• [Your instructions]: Quote every line below exactly and skip any picture.

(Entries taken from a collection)
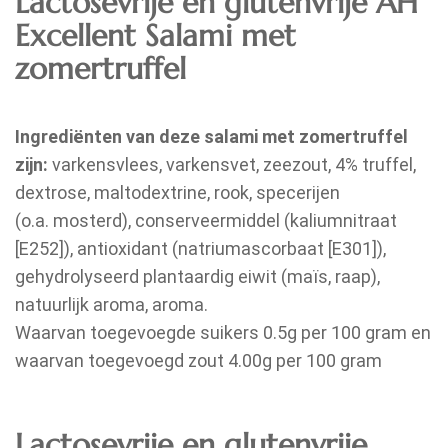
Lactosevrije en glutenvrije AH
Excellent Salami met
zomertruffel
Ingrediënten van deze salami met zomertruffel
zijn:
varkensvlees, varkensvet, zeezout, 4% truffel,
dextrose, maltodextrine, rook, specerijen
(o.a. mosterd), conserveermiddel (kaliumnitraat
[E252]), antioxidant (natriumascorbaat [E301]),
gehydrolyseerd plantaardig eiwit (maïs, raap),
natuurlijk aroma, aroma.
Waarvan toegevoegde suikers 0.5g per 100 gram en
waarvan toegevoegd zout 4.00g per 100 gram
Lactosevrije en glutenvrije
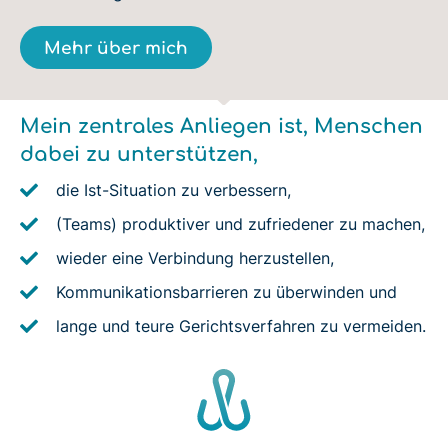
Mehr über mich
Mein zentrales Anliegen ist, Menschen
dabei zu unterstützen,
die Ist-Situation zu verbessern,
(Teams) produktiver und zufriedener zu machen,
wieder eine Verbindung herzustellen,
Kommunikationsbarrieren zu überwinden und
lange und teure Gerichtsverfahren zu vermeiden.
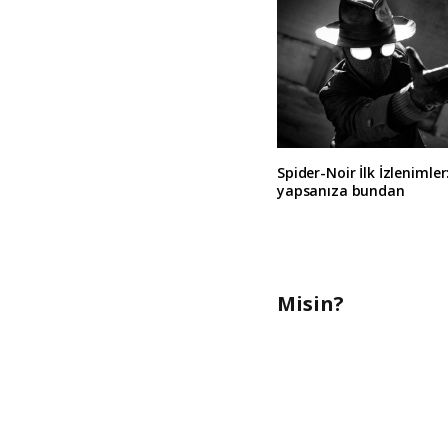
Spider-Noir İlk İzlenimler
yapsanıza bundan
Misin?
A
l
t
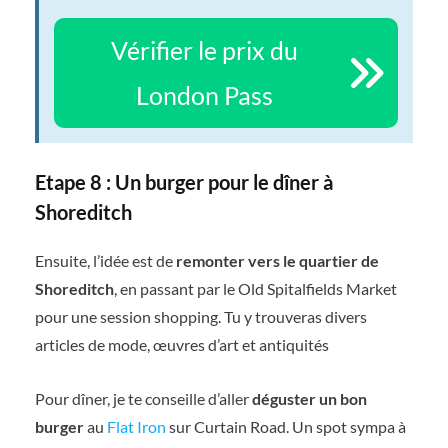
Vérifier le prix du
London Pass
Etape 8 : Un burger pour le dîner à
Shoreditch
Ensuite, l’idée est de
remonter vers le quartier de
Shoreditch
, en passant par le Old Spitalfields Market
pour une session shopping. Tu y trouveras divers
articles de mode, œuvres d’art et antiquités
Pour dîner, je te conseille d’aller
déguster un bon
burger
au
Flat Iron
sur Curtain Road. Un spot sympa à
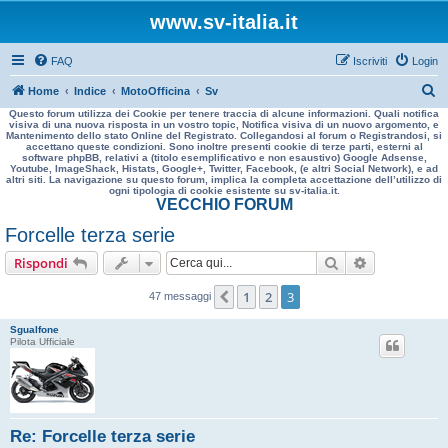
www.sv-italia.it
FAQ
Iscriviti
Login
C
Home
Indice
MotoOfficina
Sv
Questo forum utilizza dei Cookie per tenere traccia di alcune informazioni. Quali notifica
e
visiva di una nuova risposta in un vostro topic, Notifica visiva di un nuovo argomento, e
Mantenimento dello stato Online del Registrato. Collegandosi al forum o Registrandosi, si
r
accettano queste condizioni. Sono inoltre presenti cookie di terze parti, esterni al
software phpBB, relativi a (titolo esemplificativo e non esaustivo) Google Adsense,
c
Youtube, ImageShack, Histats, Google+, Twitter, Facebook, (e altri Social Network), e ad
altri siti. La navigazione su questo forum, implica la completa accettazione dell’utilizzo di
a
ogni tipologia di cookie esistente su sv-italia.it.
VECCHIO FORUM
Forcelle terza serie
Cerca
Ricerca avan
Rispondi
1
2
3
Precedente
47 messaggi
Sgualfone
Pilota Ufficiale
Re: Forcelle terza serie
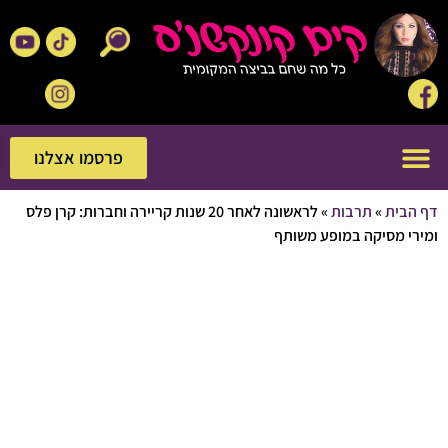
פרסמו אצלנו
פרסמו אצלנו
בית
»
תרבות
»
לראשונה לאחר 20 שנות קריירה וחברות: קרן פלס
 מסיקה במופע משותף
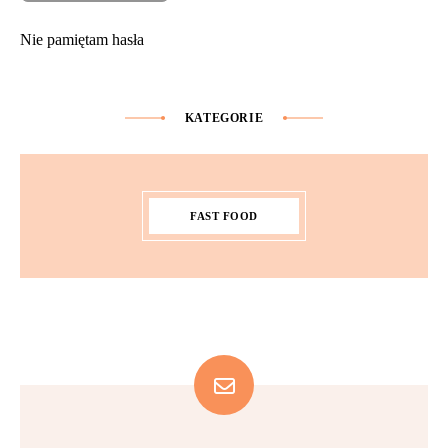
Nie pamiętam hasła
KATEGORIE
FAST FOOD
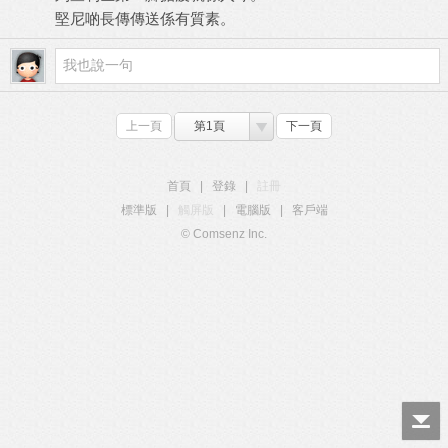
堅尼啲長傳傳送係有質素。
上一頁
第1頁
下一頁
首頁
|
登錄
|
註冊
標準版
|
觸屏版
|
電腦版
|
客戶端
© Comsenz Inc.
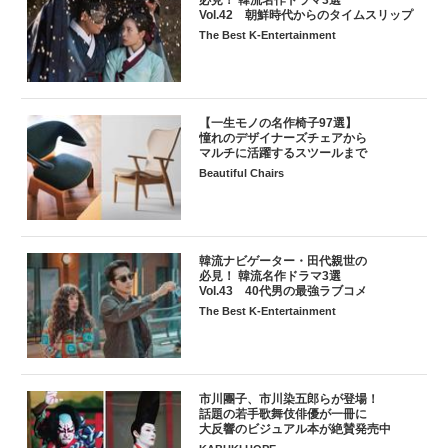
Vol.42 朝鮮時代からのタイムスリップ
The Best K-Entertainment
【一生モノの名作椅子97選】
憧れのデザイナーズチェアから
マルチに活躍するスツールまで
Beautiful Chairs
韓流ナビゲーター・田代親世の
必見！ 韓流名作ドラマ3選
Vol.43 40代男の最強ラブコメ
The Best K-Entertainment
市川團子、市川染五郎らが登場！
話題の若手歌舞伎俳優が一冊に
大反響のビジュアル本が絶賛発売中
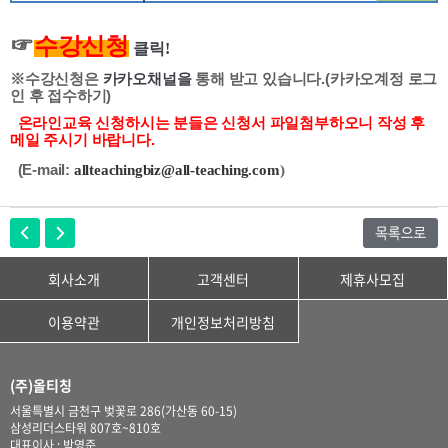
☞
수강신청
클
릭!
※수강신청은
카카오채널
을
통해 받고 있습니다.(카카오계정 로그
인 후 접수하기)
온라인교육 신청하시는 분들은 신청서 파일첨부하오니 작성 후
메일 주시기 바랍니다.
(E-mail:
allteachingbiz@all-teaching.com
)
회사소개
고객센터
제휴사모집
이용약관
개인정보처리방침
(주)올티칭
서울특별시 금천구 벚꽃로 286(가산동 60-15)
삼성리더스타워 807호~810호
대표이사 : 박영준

• [Exercise output]:
Lactosevrije en glutenvrije AH
Excellent Salami met
zomertruffel
Ingrediënten van deze salami met zomertruffel
zijn:
varkensvlees, varkensvet, zeezout, 4% truffel,
dextrose, maltodextrine, rook, specerijen
(o.a. mosterd), conserveermiddel (kaliumnitraat
[E252]), antioxidant (natriumascorbaat [E301]),
gehydrolyseerd plantaardig eiwit (maïs, raap),
natuurlijk aroma, aroma.
Waarvan toegevoegde suikers 0.5g per 100 gram en
waarvan toegevoegd zout 4.00g per 100 gram
Lactosevrije en glutenvrije
Mehr über mich
Mein zentrales Anliegen ist, Menschen
dabei zu unterstützen,
die Ist-Situation zu verbessern,
(Teams) produktiver und zufriedener zu machen,
wieder eine Verbindung herzustellen,
Kommunikationsbarrieren zu überwinden und
lange und teure Gerichtsverfahren zu vermeiden.
Spider-Noir İlk İzlenimler
yapsanıza bundan
Misin?
A
l
t
Vérifier le prix du
London Pass
Etape 8 : Un burger pour le dîner à
Shoreditch
Ensuite, l’idée est de
remonter vers le quartier de
Shoreditch
, en passant par le Old Spitalfields Market
pour une session shopping. Tu y trouveras divers
articles de mode, œuvres d’art et antiquités
Pour dîner, je te conseille d’aller
déguster un bon
burger
au
Flat Iron
sur Curtain Road. Un spot sympa à
www.sv-italia.it
FAQ
Iscriviti
Login
C
Home
Indice
MotoOfficina
Sv
Questo forum utilizza dei Cookie per tenere traccia di alcune informazioni. Quali notifica
e
visiva di una nuova risposta in un vostro topic, Notifica visiva di un nuovo argomento, e
Mantenimento dello stato Online del Registrato. Collegandosi al forum o Registrandosi, si
r
accettano queste condizioni. Sono inoltre presenti cookie di terze parti, esterni al
software phpBB, relativi a (titolo esemplificativo e non esaustivo) Google Adsense,
c
Youtube, ImageShack, Histats, Google+, Twitter, Facebook, (e altri Social Network), e ad
altri siti. La navigazione su questo forum, implica la completa accettazione dell’utilizzo di
a
ogni tipologia di cookie esistente su sv-italia.it.
VECCHIO FORUM
Forcelle terza serie
Cerca
Ricerca avan
Rispondi
1
2
3
Precedente
47 messaggi
Sgualfone
Pilota Ufficiale
Re: Forcelle terza serie
פרסמו אצלנו
פרסמו אצלנו
בית
»
תרבות
»
לראשונה לאחר 20 שנות קריירה וחברות: קרן פלס
 מסיקה במופע משותף
Nie pamiętam hasła
KATEGORIE
FAST FOOD
堅尼啲長傳傳送係有質素。
上一頁
第1頁
下一頁
首頁
|
登錄
|
註冊
標準版
|
觸屏版
|
電腦版
|
客戶端
© Comsenz Inc.
Vol.42 朝鮮時代からのタイムスリップ
The Best K-Entertainment
【一生モノの名作椅子97選】
憧れのデザイナーズチェアから
マルチに活躍するスツールまで
Beautiful Chairs
韓流ナビゲーター・田代親世の
必見！ 韓流名作ドラマ3選
Vol.43 40代男の最強ラブコメ
The Best K-Entertainment
市川團子、市川染五郎らが登場！
話題の若手歌舞伎俳優が一冊に
大反響のビジュアル本が絶賛発売中
☞
수강신청
클
릭!
※수강신청은
카카오채널
을
통해 받고 있습니다.(카카오계정 로그
인 후 접수하기)
온라인교육 신청하시는 분들은 신청서 파일첨부하오니 작성 후
메일 주시기 바랍니다.
(E-mail:
allteachingbiz@all-teaching.com
)
회사소개
고객센터
제휴사모집
이용약관
개인정보처리방침
(주)올티칭
서울특별시 금천구 벚꽃로 286(가산동 60-15)
삼성리더스타워 807호~810호
대표이사 : 박영준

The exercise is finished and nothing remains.